=== Section Start ===

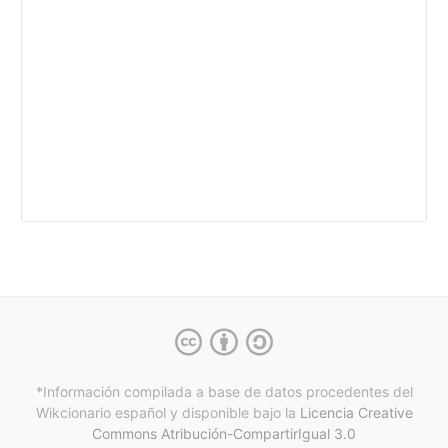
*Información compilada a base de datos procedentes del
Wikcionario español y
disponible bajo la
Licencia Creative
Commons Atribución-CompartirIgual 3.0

=== Section End ===
=== Section Start ===

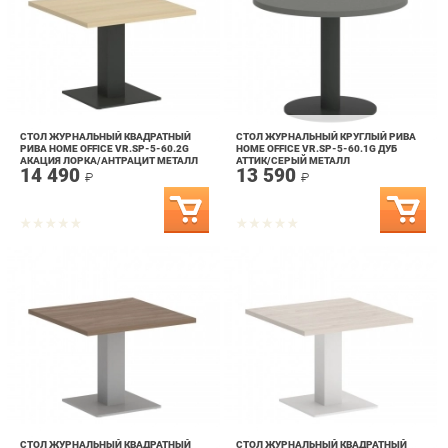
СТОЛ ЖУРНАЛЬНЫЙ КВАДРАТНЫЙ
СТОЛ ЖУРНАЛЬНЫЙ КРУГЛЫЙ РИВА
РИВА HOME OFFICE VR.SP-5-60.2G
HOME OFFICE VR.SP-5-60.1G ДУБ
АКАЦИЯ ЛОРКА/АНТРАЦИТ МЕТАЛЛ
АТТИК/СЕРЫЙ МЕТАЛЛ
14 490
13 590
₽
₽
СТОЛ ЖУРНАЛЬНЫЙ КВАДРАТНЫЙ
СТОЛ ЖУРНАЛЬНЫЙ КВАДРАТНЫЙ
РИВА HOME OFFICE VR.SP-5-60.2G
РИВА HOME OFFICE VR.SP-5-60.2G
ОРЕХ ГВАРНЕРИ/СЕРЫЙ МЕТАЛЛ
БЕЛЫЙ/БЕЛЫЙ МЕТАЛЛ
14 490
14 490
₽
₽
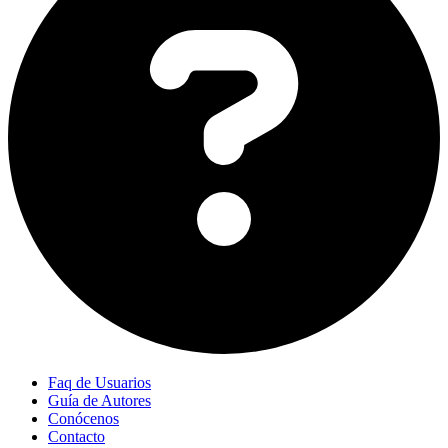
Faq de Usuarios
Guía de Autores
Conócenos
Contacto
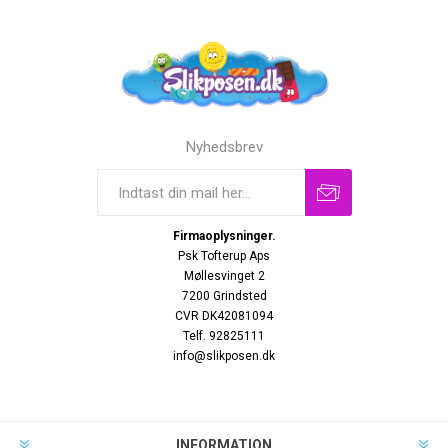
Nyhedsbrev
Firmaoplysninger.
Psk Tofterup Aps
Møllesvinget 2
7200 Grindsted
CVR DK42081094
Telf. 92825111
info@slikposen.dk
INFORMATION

=== Section End ===

- [What you have to do]
Reproduce each line from the listing above that includes the word "МЕТАЛЛ".

- [Response box]
АКАЦИЯ ЛОРКА/АНТРАЦИТ МЕТАЛЛ
АТТИК/СЕРЫЙ МЕТАЛЛ
ОРЕХ ГВАРНЕРИ/СЕРЫЙ МЕТАЛЛ
БЕЛЫЙ/БЕЛЫЙ МЕТАЛЛ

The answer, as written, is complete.